心理カウンセラーとして『保健室NIJINO』を開いてから、今年で三年目になる。カウンセラーや認知行動療法をやる専門医は、日本にもそれなりにいるが、あまり馴染みもなくハードルが高いのか、訪れる患者は少ない。
だがそんな日本で、その高いハードルをひょいと超えてくるような類の日本人患者の悩みとは、なんとも深刻でこんがらがっている。
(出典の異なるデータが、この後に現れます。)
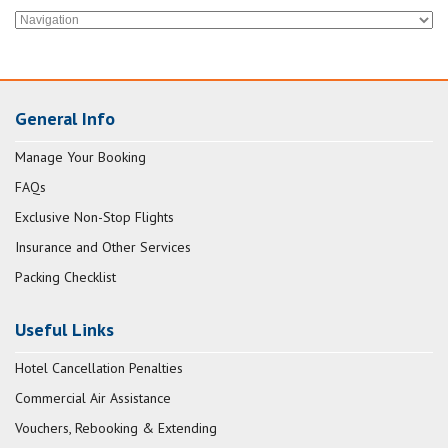
General Info
Manage Your Booking
FAQs
Exclusive Non-Stop Flights
Insurance and Other Services
Packing Checklist
Useful Links
Hotel Cancellation Penalties
Commercial Air Assistance
Vouchers, Rebooking & Extending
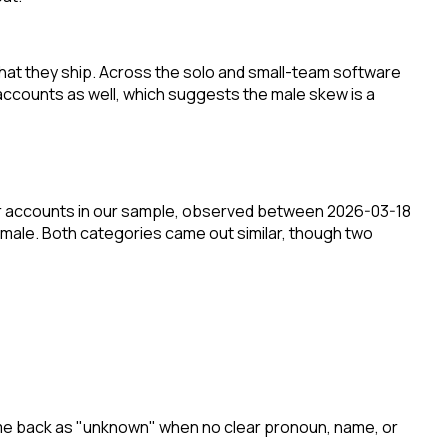
hat they ship. Across the solo and small-team software
ccounts as well, which suggests the male skew is a
er accounts in our sample, observed between 2026-03-18
 male. Both categories came out similar, though two
come back as "unknown" when no clear pronoun, name, or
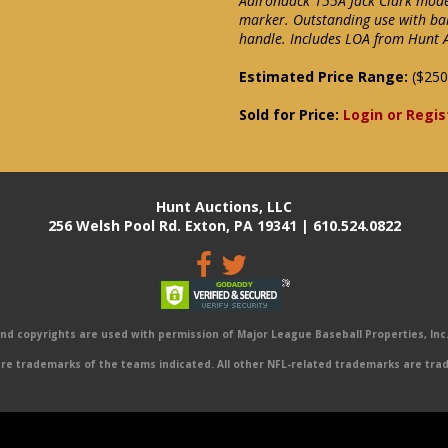
Adirondack 155A Jack Clark model
marker. Outstanding use with bal
handle. Includes LOA from Hunt 
Estimated Price Range:
($250
Sold for Price:
Login or Regis
Hunt Auctions, LLC
256 Welsh Pool Rd. Exton, PA 19341 | 610.524.0822
 copyrights are used with permission of Major League Baseball Properties, Inc. 
e trademarks of the teams indicated. All other NFL-related trademarks are trad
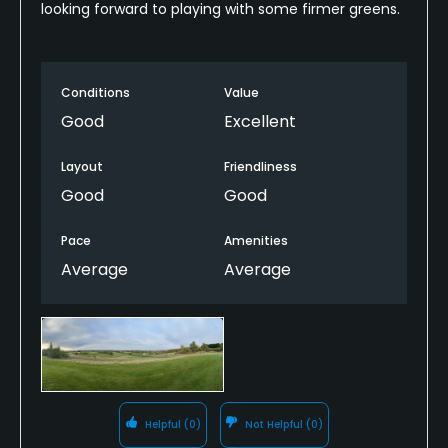
looking forward to playing with some firmer greens.
Conditions
Value
Good
Excellent
Layout
Friendliness
Good
Good
Pace
Amenities
Average
Average
Helpful
(0)
Not Helpful
(0)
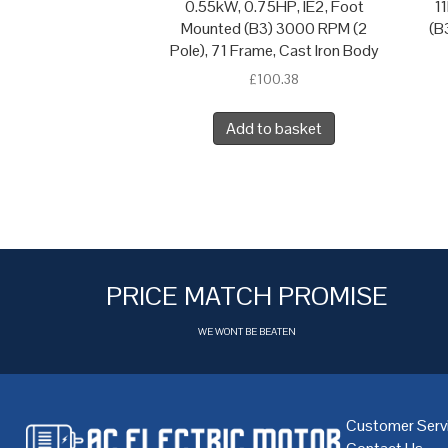
0.55kW, 0.75HP, IE2, Foot
1
Mounted (B3) 3000 RPM (2
(B
Pole), 71 Frame, Cast Iron Body
£
100.38
Add to basket
PRICE MATCH PROMISE
WE WONT BE BEATEN
Customer Serv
簡単な依頼というものがなく、正直辟易している毎日だが、ミスター・古賀はその中でも群を抜いていた。
「階段3段だって、立派な高所でしょう!?」
いやいや、階段3段が登れない程度では、高所恐怖症とは言えないだろうとは思うものの、階段3段でおじけづくということは、当然それ以上の高さにも、上れないんだよな?
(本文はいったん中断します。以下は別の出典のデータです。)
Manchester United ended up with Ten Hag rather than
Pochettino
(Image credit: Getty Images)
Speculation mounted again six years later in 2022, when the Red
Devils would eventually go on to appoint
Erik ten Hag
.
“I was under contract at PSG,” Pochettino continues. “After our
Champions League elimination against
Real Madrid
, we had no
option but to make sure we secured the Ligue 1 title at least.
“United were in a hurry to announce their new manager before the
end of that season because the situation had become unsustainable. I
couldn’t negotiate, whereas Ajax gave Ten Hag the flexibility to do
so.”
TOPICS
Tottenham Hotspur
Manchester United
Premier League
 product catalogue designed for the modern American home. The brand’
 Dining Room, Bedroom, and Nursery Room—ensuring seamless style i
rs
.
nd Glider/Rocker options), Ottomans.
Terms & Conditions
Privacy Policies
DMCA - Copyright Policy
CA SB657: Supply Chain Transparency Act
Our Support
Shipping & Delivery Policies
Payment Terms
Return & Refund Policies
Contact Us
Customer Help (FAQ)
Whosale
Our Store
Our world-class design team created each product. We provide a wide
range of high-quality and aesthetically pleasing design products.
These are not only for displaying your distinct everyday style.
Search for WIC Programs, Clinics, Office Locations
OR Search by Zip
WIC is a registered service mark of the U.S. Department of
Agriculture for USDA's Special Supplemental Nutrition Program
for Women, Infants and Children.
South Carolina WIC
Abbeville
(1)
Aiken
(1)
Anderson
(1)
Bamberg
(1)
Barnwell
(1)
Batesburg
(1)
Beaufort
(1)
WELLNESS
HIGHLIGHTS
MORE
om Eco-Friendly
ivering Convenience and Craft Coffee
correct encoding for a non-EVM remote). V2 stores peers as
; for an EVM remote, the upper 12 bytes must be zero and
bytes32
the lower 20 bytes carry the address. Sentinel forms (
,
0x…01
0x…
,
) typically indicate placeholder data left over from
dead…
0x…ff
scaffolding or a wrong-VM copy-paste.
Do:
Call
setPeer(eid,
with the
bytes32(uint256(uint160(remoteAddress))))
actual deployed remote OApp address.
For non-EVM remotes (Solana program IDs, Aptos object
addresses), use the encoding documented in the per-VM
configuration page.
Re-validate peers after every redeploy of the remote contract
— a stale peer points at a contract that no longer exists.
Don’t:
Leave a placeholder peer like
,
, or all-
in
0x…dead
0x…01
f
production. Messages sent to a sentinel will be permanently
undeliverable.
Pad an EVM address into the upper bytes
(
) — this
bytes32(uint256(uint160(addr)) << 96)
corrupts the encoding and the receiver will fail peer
「古賀サンは、大学教員をやられていたんでしたね? 演劇を教えておられるとか――」
手元のカルテをパラパラと戻しながら目を落とす。大したことは書いていない。さすがに大学が一階建てということはないだろう。どうしているんだろうか。
「大学ではどうしておられるのですか?」
「あっちは平気ですよ! スロープもあるし、エレベーターもあるから。問題は階段」
「はあ……」
「なんとかしてください! あなた、退行催眠ができるんでしょ? ごまかせませんよ、ぼく調べましたから」
言いながら、ミスター・古賀は親指の付け根のささくれをひたすらめくっている。ささくれというより、もはや皮むけを通り越して、ざくろの皮を剥いたときくらいひどい。
「もう一度最初から伺いましょう」
「梯子に上ったんですよ。寒い冬でした。当時付き合い始めたばかりの彼女に、玄関のひさしにつけたままになっている風鈴を外してほしいと言われて。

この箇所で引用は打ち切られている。